======== Records for the exercise ========

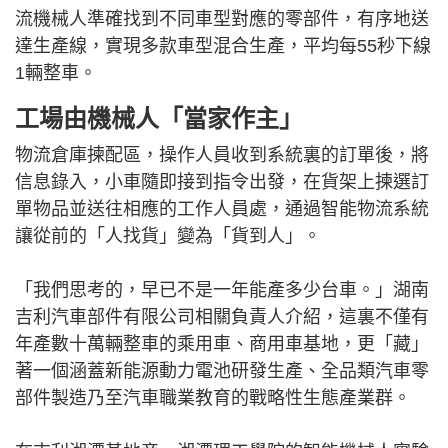
流機械人準確找到不同車型對應的零部件，有序地送
達生產線，實現多款車型混合生產，平均每55秒下線
1輛整車。
工場由機械人「當家作主」
物流倉庫揀配區，操作人員收到系統裏的訂單後，將
信息錄入，小車隨即接到指令出發，在貨架上揀選訂
單物品並送往相應的工作人員處，通過智能物流系統
讓從前的「人找貨」變為「貨到人」。
「我們思考的，早已不是一年能產多少台車。」湖南
吉利汽車部件有限公司相關負責人介紹，這裏不僅有
年產數十萬輛整車的乘用車、商用車基地，更「藏」
著一個涵蓋新能源動力電池研發生產、全品類汽車零
部件製造乃至汽車職業教育的戰略性生態產業群。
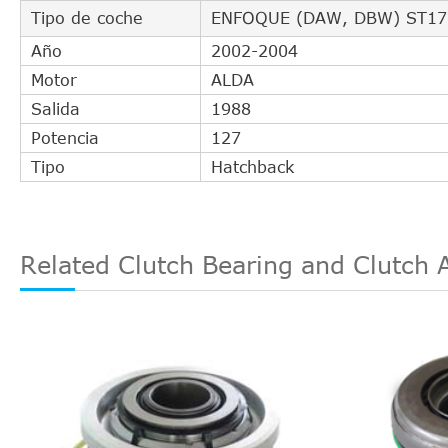
Tipo de coche
ENFOQUE (DAW, DBW) ST17
Año
2002-2004
Motor
ALDA
Salida
1988
Potencia
127
Tipo
Hatchback
Related Clutch Bearing and Clutch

========

Exercise:
Produce a word-for-word copy of the records, omitting all images.

The completed task:
流機械人準確找到不同車型對應的零部件，有序地送
達生產線，實現多款車型混合生產，平均每55秒下線
1輛整車。
工場由機械人「當家作主」
物流倉庫揀配區，操作人員收到系統裏的訂單後，將
信息錄入，小車隨即接到指令出發，在貨架上揀選訂
單物品並送往相應的工作人員處，通過智能物流系統
讓從前的「人找貨」變為「貨到人」。
「我們思考的，早已不是一年能產多少台車。」湖南
吉利汽車部件有限公司相關負責人介紹，這裏不僅有
年產數十萬輛整車的乘用車、商用車基地，更「藏」
著一個涵蓋新能源動力電池研發生產、全品類汽車零
部件製造乃至汽車職業教育的戰略性生態產業群。
Tipo de coche
ENFOQUE (DAW, DBW) ST17
Año
2002-2004
Motor
ALDA
Salida
1988
Potencia
127
Tipo
Hatchback
Related Clutch Bearing and Clutch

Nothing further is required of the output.